• Your assignment
Nothing but a number belongs in the answer: the count of lines below that contain the word "just".

Data extracted from a collection:
▼
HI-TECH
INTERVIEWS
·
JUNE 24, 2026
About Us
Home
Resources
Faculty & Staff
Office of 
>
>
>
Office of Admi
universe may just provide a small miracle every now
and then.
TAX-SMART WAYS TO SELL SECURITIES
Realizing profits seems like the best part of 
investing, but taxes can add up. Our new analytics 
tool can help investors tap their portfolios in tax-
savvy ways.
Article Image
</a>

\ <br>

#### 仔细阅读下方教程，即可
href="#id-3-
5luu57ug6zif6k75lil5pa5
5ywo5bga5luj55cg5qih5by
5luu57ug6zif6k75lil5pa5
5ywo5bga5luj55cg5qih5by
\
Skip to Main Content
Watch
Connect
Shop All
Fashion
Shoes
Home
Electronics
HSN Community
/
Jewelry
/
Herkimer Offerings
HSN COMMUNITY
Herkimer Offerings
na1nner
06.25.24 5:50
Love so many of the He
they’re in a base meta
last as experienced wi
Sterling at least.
▲
▼
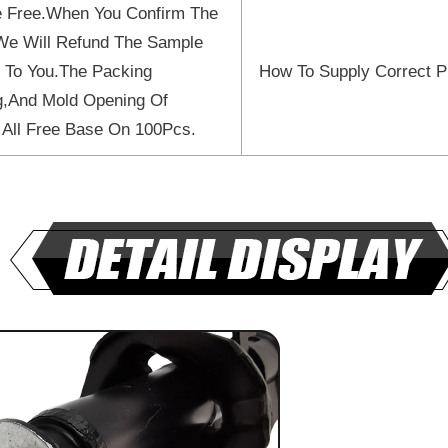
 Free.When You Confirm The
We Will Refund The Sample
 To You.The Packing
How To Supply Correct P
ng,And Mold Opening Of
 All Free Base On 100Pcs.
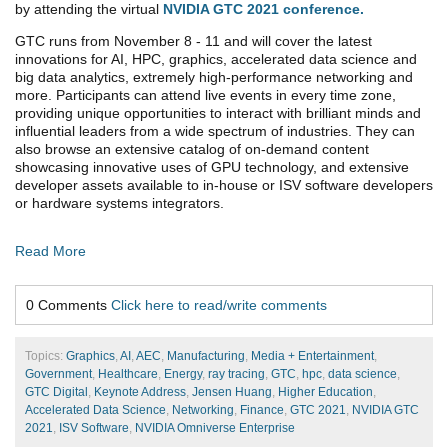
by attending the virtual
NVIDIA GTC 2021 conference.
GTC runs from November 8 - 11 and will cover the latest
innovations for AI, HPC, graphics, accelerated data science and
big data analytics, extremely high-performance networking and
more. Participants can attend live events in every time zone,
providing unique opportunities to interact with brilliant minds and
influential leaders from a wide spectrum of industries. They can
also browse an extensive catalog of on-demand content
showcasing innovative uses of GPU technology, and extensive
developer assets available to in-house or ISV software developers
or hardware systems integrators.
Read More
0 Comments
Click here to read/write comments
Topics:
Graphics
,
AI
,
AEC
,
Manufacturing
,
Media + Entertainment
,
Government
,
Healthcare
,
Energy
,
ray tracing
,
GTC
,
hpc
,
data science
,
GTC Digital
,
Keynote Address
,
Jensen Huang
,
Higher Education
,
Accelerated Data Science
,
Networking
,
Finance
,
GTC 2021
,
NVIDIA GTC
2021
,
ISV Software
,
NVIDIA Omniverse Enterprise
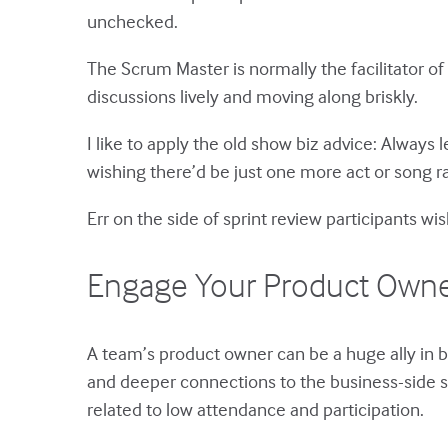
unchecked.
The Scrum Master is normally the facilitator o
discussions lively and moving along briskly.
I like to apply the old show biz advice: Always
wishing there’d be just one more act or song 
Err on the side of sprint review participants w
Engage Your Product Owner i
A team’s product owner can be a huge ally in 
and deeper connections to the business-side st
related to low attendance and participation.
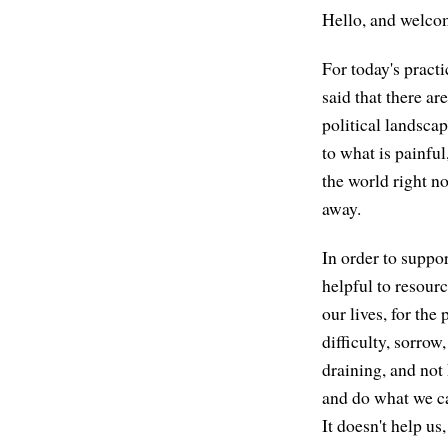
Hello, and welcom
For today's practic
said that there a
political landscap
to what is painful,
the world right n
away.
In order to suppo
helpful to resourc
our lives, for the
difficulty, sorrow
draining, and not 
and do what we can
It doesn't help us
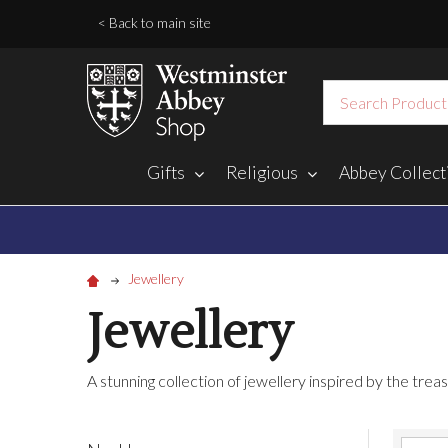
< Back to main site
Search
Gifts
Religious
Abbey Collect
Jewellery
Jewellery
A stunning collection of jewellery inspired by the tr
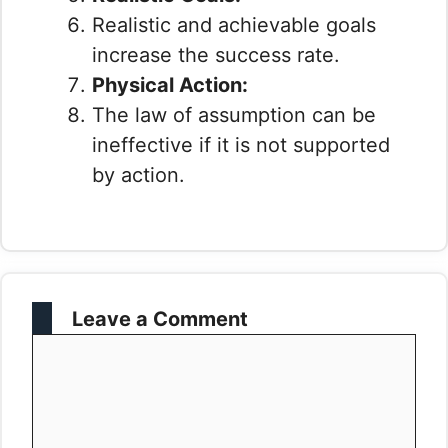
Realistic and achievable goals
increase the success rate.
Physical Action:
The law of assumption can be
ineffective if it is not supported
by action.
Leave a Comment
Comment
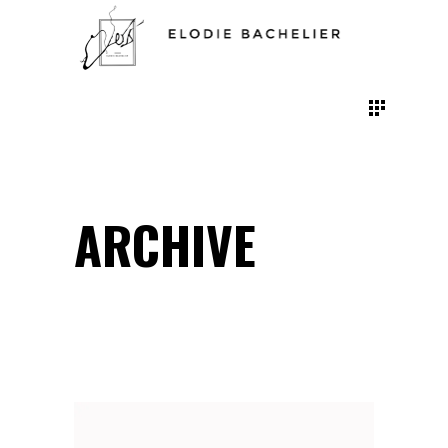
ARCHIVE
▲
▼
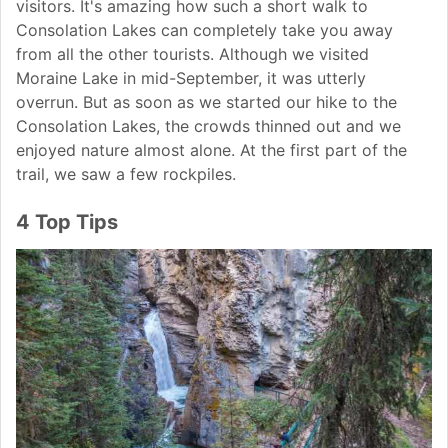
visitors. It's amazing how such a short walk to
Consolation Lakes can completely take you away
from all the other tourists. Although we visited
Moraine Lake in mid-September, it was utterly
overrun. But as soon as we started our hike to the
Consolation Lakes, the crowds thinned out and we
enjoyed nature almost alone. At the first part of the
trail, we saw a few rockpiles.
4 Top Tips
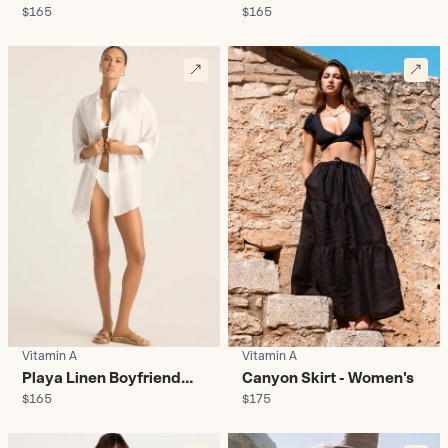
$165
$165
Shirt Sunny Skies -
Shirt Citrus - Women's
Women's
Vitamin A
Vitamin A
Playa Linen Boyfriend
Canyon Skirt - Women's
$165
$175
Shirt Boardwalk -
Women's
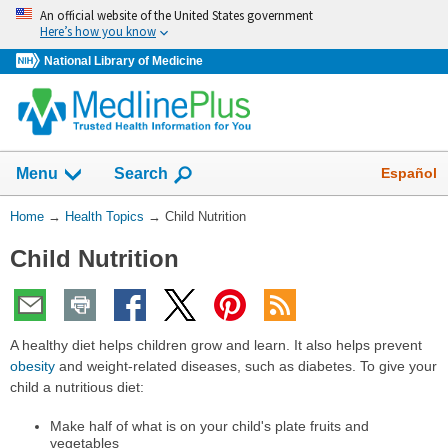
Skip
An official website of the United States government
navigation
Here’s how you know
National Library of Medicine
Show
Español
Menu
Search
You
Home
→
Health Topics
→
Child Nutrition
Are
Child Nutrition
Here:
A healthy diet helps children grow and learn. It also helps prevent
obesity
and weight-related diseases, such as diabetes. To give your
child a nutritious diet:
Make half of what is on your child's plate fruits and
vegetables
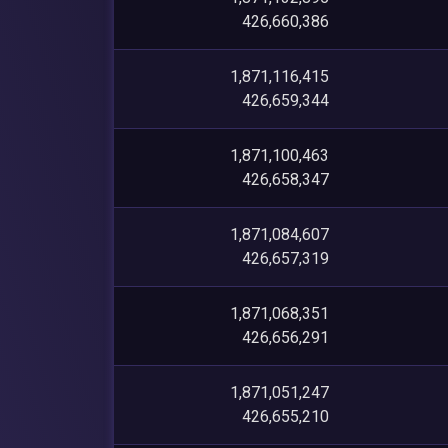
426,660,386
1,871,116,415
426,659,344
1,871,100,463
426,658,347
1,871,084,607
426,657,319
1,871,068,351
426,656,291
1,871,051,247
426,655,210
▲
• Your solution
2